Siguió inmóvil como una estatua. Aún no le
habían pegado. Le acudían a la mente pensamientos de muy poco interés en aquel
momento, pero que no podía evitar. Se preguntó qué habría sido del señor
Charrington y qué le habrían hecho a la mujer del patio. Sintió urgentes deseos
de orinar y se sorprendió de ello porque lo había hecho dos horas antes. Notó
que el reloj dé la repisa de la chimenea marcaba las nueve, es decir, las
veintiuna, pero por la luz parecía ser más temprano. ¿No debía estar
oscureciendo a las veintiuna de una tarde de agosto? Pensó que quizás Julia y
él se hubieran equivocado de hora. Quizás habían creído que eran las veinte y
treinta cuando fueran en realidad las cero treinta de la mañana siguiente, pero
no siguió pensando en ello. Aquello no tenía interés. Se sintieron otros pasos,
más leves éstos, en el pasillo. El señor Charrington entró en la habitación.

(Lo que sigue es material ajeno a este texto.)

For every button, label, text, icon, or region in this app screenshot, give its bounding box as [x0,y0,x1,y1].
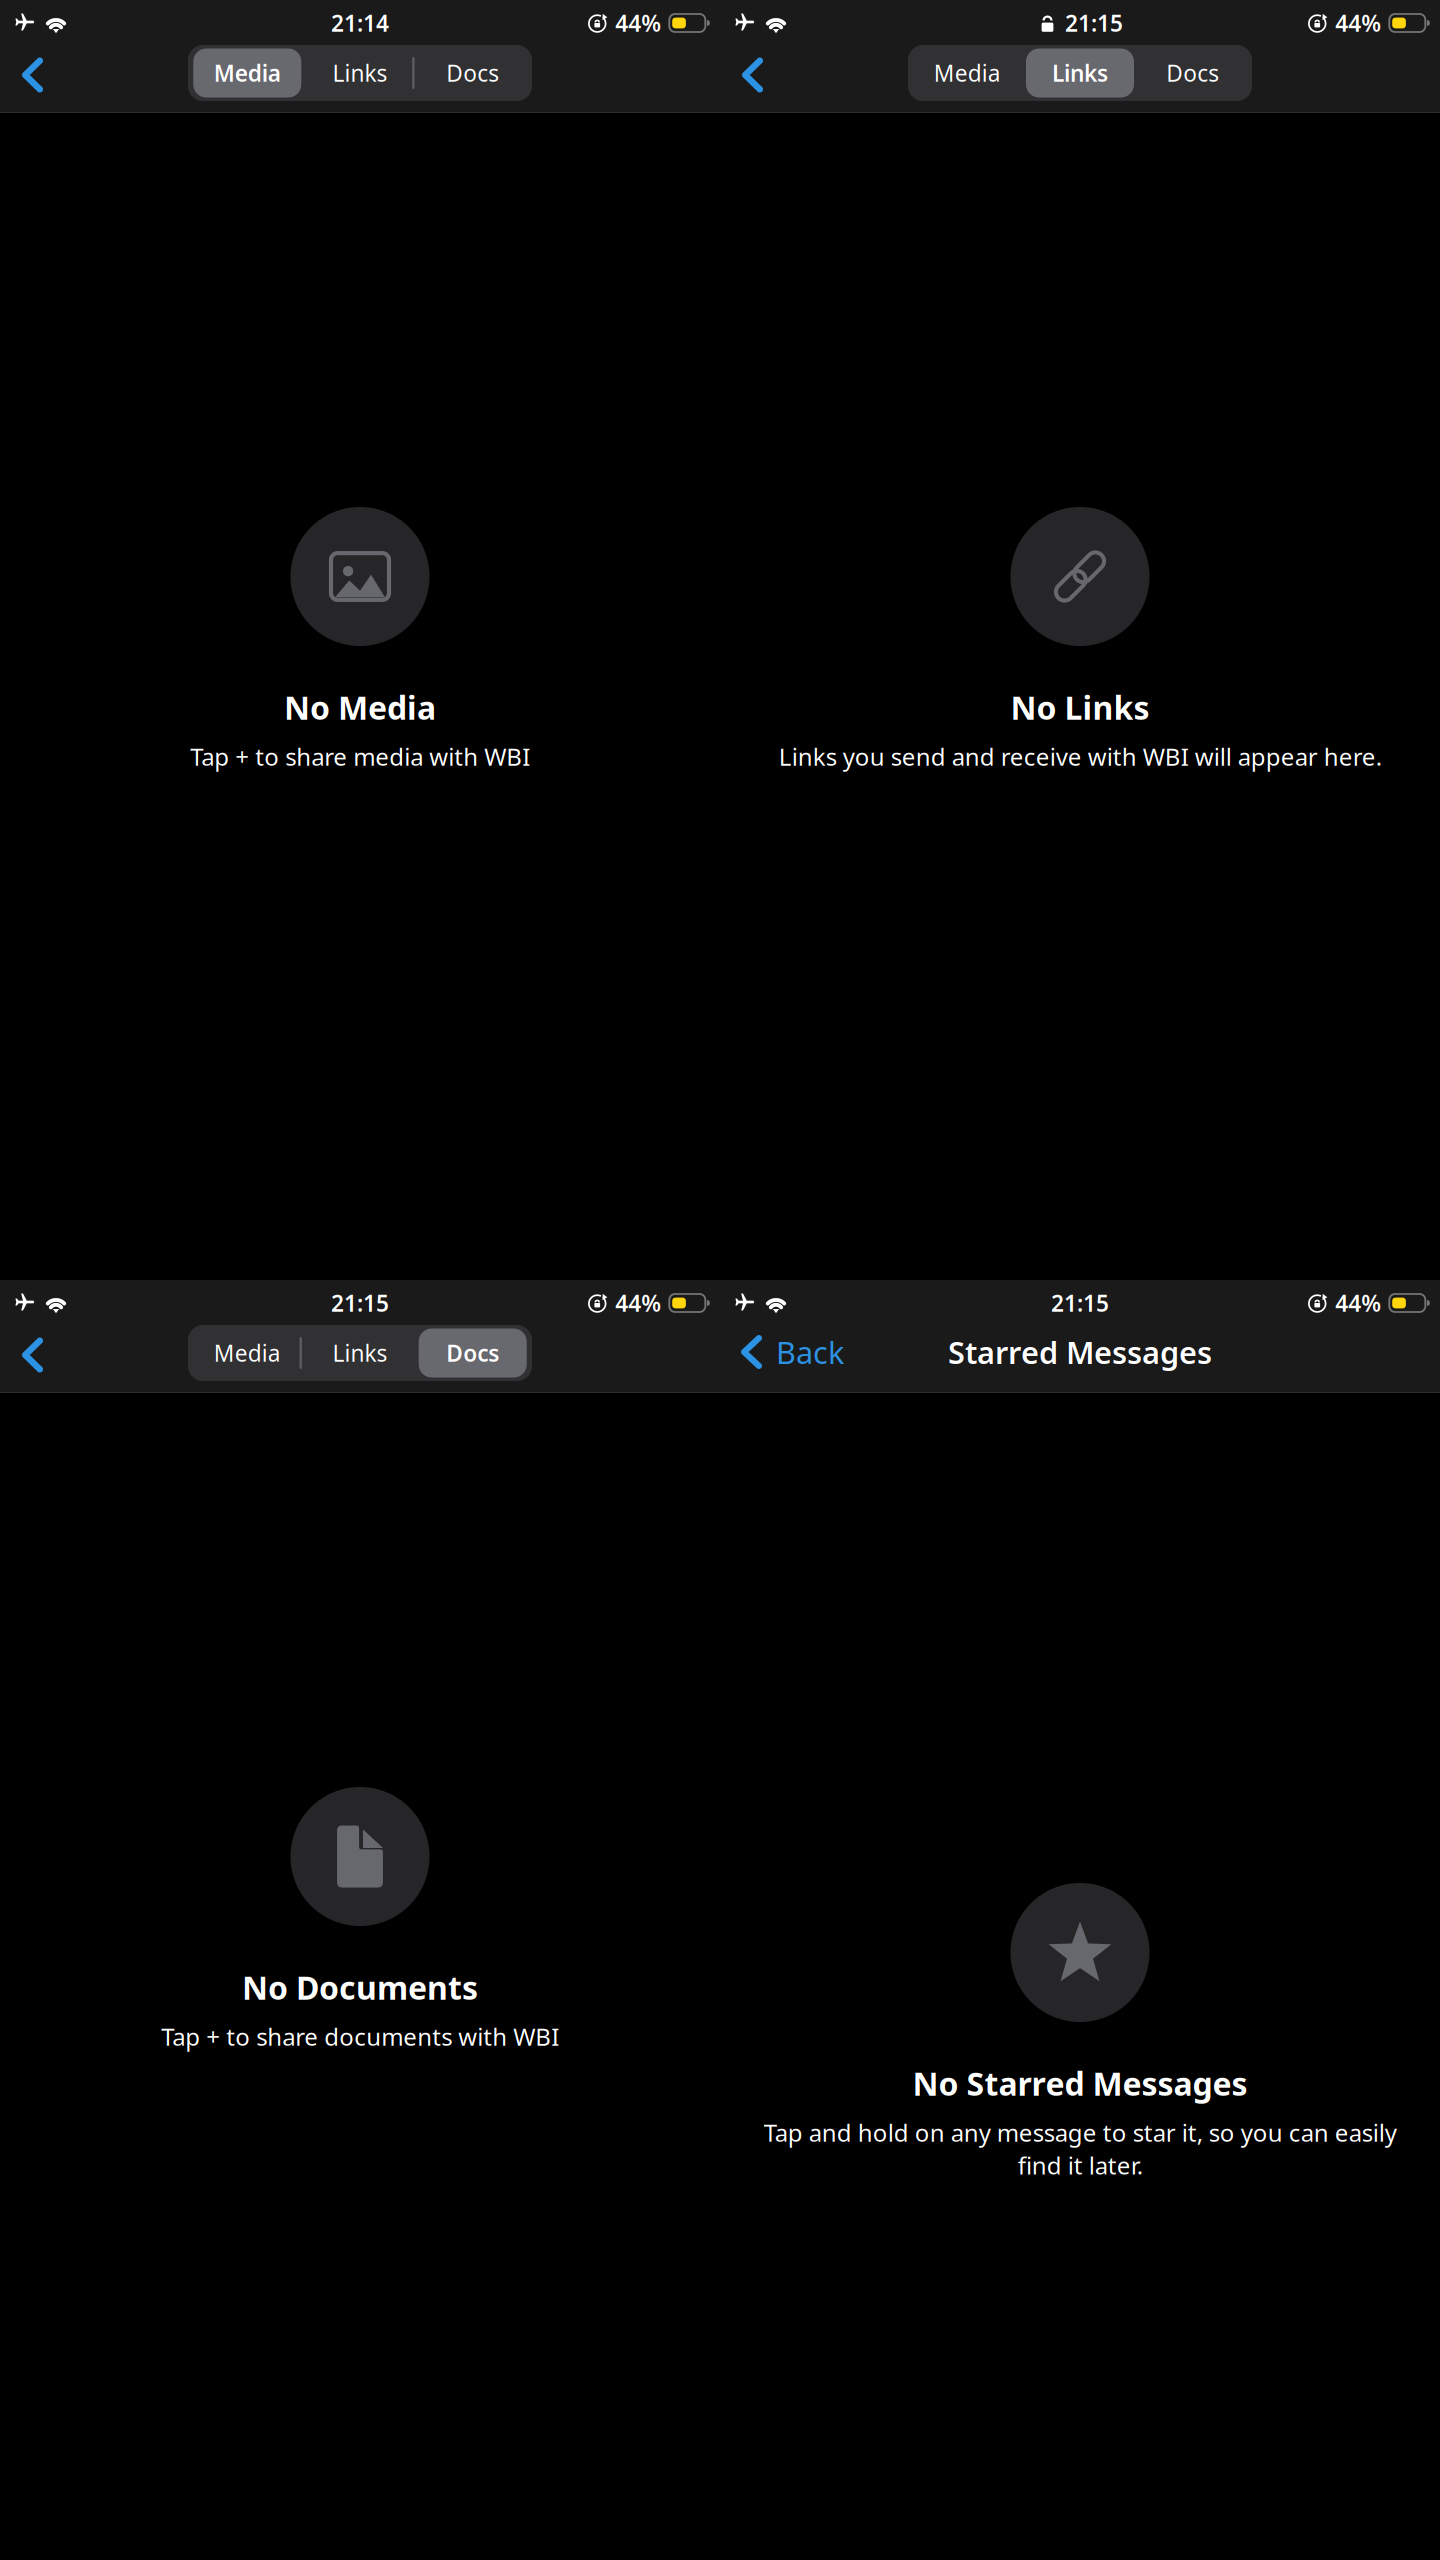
staticText: Media [214,58,281,88]
button[interactable]: Docs [416,1325,529,1381]
staticText: Media [214,1338,281,1368]
button[interactable]: Links [1024,45,1136,101]
staticText: Links [332,58,388,88]
staticText: 21:15 [1065,8,1123,38]
staticText: 21:15 [331,1288,389,1318]
staticText: No Links [1010,686,1150,728]
button[interactable]: Back [720,1326,860,1392]
staticText: Links [1052,58,1108,88]
staticText: 44% [1335,1288,1381,1318]
button[interactable]: Docs [1136,45,1249,101]
staticText: 21:14 [331,8,389,38]
button[interactable]: Back [0,46,65,112]
staticText: 44% [615,8,661,38]
staticText: No Starred Messages [912,2062,1248,2104]
staticText: No Documents [242,1966,478,2008]
staticText: Links [332,1338,388,1368]
button[interactable]: Back [720,46,785,112]
staticText: Tap and hold on any message to star it, … [764,2116,1396,2181]
staticText: 44% [1335,8,1381,38]
button[interactable]: Docs [416,45,529,101]
staticText: 44% [615,1288,661,1318]
button[interactable]: Links [304,45,416,101]
staticText: Starred Messages [948,1332,1212,1372]
staticText: Tap + to share media with WBI [190,740,530,772]
staticText: Docs [446,1338,499,1368]
button[interactable]: Back [0,1326,65,1392]
staticText: Links you send and receive with WBI will… [778,740,1382,772]
button[interactable]: Media [191,1325,304,1381]
button[interactable]: Links [304,1325,416,1381]
staticText: No Media [284,686,436,728]
staticText: Back [776,1332,844,1372]
staticText: Docs [446,58,499,88]
staticText: Docs [1166,58,1219,88]
staticText: Media [934,58,1001,88]
staticText: Tap + to share documents with WBI [161,2020,559,2052]
button[interactable]: Media [911,45,1024,101]
staticText: 21:15 [1051,1288,1109,1318]
button[interactable]: Media [191,45,304,101]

Los hombres de los uniformes negros adoptaron en seguida una
actitud más sumisa. También habían cambiado la actitud y el aspecto del señor
Charrington. Se fijó en los fragmentos del pisapapeles de cristal.
—
Recoged esos pedazos — dijo con tono
severo. Un hombre se agachó para recogerlos.
Charrington no
hablaba ya con acento cockney. Winston comprendió en seguida que aquélla era
la voz que él había oído poco antes en la telepantalla. Charrington llevaba
toda vía su chaqueta de terciopelo, pero el cabello, que antes tenía casi
blanco, se le había vuelto completamente negro. No llevaba ya gafas. Miró
a Winston de un modo breve y cortante, como si sólo le interesase comprobar
su identidad y no le prestó más atención. Se le reconocía fácilmente, pero
ya no era la misma persona. Se le había enderezado el cuerpo y parecía haber
crecido. En el rostro sólo se le notaban cambios muy pequeños, pero que sin
embargo lo transformaban por completo. Las cejas negras eran menos peludas,
no tenía arrugas, e incluso las facciones le habían cambiado algo. Parecía
tener ahora la nariz más corta. Era el rostro alerta y frío de un hombre de
unos treinta y cinco años. Pensó Winston que por primera vez en su vida contemplaba,
sabiendo que era uno de ellos, a un miembro de la Policía del Pensamiento.